## Entries provided
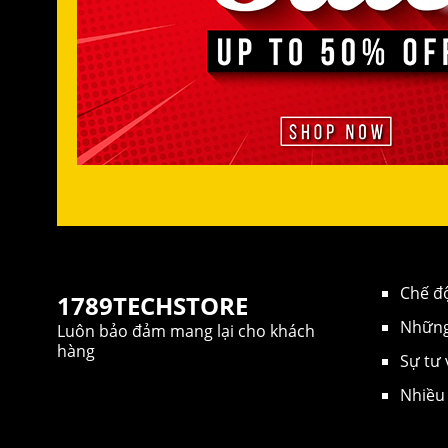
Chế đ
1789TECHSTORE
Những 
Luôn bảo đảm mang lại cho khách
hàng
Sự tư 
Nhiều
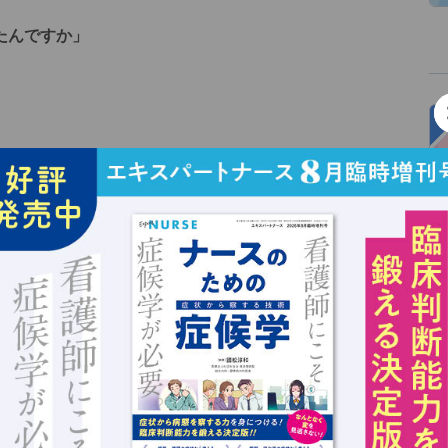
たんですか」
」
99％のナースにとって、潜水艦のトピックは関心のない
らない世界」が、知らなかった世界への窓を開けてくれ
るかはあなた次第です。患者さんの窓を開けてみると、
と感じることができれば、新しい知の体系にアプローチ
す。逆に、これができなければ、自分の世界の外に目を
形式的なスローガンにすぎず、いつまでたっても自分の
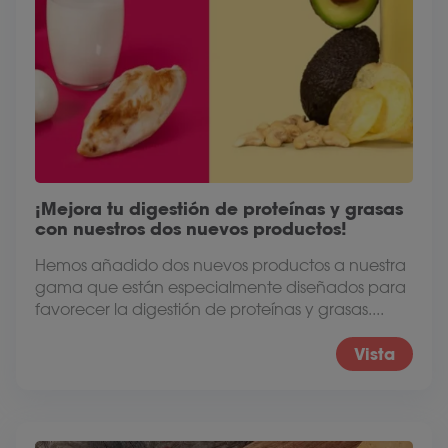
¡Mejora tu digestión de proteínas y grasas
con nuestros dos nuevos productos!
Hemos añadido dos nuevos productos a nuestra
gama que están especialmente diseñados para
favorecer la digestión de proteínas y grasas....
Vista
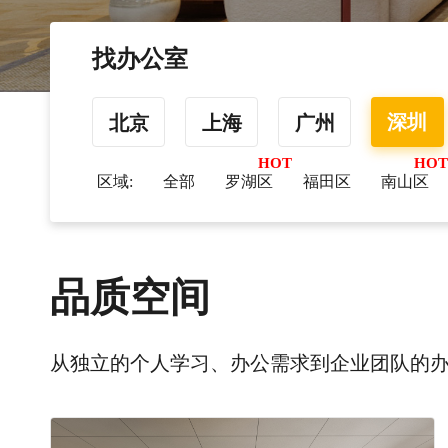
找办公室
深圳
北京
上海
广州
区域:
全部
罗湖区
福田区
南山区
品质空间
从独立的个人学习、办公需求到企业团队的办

* * *

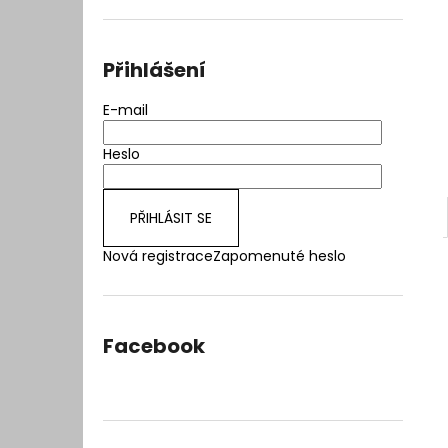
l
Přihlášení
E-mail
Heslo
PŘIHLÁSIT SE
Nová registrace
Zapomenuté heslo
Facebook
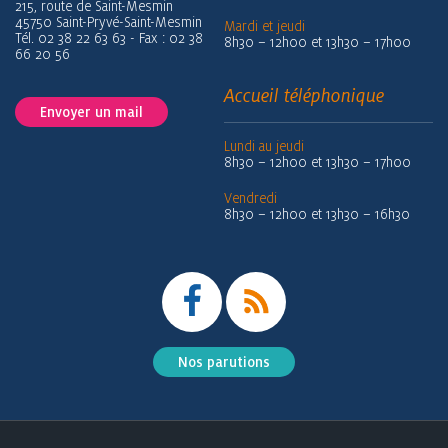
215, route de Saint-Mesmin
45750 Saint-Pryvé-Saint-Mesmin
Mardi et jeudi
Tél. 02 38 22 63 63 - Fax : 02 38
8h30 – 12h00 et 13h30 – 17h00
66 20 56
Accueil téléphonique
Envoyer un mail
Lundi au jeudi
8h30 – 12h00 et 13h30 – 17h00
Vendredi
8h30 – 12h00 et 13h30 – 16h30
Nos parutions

## To do
What is the number of lines in the listing that contain "Mesmin"? State it and nothing more.

## Result below
2